+++ Data to use
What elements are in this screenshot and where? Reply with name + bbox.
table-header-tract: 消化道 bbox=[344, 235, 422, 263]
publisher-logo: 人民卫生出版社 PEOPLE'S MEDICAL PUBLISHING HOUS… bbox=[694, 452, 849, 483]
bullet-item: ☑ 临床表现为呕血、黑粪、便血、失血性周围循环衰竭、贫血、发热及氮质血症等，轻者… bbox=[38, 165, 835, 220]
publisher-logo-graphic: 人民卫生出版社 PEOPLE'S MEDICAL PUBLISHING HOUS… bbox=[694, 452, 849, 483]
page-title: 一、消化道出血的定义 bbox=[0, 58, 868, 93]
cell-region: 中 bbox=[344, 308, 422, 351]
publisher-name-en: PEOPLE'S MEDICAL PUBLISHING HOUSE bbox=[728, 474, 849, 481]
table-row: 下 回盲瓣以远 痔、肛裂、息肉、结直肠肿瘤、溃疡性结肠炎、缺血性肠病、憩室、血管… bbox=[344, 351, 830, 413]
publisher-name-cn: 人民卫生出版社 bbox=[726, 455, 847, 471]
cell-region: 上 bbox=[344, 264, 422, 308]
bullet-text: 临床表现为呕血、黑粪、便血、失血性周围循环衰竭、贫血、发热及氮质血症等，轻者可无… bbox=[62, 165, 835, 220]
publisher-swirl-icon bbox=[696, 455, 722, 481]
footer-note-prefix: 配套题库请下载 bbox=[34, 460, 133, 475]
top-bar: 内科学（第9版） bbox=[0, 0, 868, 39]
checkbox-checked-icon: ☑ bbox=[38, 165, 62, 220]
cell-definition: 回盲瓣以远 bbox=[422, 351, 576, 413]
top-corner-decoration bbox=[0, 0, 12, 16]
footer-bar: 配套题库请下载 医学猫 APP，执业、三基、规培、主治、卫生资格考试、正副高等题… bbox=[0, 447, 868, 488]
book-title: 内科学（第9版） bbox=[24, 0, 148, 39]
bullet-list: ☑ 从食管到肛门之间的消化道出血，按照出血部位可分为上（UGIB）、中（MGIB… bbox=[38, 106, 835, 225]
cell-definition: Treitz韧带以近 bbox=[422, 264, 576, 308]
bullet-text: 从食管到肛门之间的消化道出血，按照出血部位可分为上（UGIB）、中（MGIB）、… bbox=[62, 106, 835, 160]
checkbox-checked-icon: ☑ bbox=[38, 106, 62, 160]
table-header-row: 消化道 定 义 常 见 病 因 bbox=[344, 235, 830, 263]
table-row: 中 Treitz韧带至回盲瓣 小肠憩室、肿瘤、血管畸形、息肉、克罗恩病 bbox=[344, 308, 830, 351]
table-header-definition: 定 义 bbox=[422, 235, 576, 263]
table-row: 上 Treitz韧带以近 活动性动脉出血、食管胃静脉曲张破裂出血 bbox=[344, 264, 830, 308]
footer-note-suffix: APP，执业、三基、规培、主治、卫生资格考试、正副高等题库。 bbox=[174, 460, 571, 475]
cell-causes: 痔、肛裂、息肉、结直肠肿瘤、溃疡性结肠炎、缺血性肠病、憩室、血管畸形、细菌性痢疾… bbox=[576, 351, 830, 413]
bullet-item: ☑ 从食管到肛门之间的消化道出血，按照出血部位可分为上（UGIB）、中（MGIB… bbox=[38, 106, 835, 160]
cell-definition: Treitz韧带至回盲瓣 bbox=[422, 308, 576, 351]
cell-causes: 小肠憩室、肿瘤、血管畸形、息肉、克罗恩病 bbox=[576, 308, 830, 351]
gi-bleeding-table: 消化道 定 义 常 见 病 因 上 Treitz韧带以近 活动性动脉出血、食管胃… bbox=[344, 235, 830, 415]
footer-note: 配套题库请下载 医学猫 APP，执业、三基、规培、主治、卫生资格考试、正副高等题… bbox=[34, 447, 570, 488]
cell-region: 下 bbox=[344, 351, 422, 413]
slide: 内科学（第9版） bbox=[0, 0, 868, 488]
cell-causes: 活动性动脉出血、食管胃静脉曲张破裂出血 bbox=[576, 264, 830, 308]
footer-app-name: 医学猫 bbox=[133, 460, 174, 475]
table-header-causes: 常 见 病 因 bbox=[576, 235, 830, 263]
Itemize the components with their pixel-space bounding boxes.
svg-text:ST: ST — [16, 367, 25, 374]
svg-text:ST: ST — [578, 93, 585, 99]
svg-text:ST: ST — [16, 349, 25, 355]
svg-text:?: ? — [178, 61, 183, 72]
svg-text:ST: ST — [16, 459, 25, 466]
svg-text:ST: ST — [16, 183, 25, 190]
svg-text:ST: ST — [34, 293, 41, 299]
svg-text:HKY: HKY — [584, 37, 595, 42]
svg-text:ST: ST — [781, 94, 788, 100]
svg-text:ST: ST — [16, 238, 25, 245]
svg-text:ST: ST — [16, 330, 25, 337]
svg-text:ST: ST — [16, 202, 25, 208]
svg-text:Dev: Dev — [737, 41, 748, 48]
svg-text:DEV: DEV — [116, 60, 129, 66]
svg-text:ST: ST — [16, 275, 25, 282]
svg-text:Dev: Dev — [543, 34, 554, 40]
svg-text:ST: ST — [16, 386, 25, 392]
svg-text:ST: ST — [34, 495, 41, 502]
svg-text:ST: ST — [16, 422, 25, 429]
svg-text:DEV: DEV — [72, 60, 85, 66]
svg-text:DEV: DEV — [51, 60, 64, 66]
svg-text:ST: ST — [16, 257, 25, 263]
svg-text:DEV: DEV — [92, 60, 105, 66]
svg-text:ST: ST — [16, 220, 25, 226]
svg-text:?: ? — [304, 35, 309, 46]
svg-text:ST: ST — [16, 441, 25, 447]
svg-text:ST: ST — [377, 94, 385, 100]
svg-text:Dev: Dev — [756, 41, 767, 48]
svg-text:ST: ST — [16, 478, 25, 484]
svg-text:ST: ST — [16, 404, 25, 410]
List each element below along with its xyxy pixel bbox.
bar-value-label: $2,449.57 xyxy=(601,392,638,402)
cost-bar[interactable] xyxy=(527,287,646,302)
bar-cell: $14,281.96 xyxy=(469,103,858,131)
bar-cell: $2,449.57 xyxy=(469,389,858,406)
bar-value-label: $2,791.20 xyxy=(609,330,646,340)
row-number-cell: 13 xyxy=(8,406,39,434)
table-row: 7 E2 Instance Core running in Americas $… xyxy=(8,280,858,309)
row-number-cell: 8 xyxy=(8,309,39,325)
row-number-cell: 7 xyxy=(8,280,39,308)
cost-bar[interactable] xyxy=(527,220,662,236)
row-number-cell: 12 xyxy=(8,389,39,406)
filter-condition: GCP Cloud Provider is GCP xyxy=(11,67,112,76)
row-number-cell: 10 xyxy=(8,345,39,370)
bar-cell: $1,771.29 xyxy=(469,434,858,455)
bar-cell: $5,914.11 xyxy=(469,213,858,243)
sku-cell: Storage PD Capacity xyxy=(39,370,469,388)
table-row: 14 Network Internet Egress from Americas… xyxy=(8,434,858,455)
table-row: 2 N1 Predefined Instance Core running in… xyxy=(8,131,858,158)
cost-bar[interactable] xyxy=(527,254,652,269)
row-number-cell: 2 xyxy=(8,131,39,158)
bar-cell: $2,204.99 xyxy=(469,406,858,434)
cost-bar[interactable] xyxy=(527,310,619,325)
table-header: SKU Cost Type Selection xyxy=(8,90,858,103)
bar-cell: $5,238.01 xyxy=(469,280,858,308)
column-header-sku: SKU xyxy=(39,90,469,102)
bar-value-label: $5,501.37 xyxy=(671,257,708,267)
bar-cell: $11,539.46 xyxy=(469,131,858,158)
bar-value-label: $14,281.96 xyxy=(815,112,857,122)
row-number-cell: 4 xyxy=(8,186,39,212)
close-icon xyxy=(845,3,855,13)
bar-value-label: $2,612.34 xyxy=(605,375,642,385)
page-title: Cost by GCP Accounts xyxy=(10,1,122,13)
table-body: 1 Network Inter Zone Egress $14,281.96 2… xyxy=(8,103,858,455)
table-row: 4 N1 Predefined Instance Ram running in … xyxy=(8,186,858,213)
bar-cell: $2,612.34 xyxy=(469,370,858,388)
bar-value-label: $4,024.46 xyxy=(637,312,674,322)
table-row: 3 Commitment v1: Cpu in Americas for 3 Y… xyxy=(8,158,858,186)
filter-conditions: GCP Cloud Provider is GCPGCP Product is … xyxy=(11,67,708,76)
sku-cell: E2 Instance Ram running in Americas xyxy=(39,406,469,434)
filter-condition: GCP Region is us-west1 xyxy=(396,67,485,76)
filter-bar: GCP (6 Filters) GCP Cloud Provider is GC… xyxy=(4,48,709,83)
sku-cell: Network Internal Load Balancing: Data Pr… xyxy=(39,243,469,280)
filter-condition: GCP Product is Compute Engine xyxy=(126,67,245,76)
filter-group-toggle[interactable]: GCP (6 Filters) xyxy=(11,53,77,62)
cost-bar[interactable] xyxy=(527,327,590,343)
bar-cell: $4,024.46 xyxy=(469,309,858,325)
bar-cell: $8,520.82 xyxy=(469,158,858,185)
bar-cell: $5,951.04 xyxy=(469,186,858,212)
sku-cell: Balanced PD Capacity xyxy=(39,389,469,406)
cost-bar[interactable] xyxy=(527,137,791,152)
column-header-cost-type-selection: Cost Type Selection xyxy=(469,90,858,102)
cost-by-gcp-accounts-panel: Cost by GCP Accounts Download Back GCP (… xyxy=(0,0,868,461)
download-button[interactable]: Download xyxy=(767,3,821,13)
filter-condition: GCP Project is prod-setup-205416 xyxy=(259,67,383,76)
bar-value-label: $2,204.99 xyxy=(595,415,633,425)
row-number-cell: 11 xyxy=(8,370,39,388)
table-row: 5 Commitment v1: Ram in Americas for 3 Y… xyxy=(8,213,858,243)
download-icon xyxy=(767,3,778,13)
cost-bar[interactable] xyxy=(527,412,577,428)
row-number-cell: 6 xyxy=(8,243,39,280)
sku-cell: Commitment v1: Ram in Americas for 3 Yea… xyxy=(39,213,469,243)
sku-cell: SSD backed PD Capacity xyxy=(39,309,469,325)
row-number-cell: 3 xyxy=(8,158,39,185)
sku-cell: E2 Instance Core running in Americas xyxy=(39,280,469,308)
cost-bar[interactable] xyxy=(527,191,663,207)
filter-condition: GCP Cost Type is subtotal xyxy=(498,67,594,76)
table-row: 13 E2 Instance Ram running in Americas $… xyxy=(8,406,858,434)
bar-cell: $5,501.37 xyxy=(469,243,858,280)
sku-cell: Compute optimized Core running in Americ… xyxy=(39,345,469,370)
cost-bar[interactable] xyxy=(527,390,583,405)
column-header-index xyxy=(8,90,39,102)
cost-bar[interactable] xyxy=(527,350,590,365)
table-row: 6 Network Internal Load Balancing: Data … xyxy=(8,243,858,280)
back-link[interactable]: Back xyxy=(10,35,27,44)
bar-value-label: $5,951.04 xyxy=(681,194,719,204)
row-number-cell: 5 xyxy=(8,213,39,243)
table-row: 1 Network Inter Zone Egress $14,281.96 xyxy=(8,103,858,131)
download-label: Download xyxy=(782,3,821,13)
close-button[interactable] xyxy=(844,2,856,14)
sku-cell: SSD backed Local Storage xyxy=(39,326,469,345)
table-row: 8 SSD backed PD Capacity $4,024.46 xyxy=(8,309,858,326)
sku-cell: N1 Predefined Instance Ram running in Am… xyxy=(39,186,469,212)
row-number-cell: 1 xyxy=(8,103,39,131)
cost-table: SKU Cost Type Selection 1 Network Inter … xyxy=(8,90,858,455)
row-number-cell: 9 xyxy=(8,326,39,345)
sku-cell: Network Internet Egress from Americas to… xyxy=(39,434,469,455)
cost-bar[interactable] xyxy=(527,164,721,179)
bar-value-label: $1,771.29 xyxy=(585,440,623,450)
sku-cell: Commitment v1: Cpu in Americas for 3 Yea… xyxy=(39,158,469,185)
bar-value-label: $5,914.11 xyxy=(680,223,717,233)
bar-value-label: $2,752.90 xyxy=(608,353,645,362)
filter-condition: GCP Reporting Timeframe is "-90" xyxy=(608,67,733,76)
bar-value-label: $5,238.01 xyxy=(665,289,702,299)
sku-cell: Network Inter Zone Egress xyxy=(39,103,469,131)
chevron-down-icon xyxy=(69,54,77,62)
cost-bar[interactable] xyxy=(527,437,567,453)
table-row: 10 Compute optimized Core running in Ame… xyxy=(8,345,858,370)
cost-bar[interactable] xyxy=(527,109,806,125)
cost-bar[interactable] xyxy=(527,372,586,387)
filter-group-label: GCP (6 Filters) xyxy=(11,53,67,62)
++++++
Task prompt> Read through the entries above, and wherever a line holds the string "人民卫生出版社", copy it.

Finished exercise>
publisher-logo: 人民卫生出版社 PEOPLE'S MEDICAL PUBLISHING HOUS… bbox=[694, 452, 849, 483]
publisher-logo-graphic: 人民卫生出版社 PEOPLE'S MEDICAL PUBLISHING HOUS… bbox=[694, 452, 849, 483]
publisher-name-cn: 人民卫生出版社 bbox=[726, 455, 847, 471]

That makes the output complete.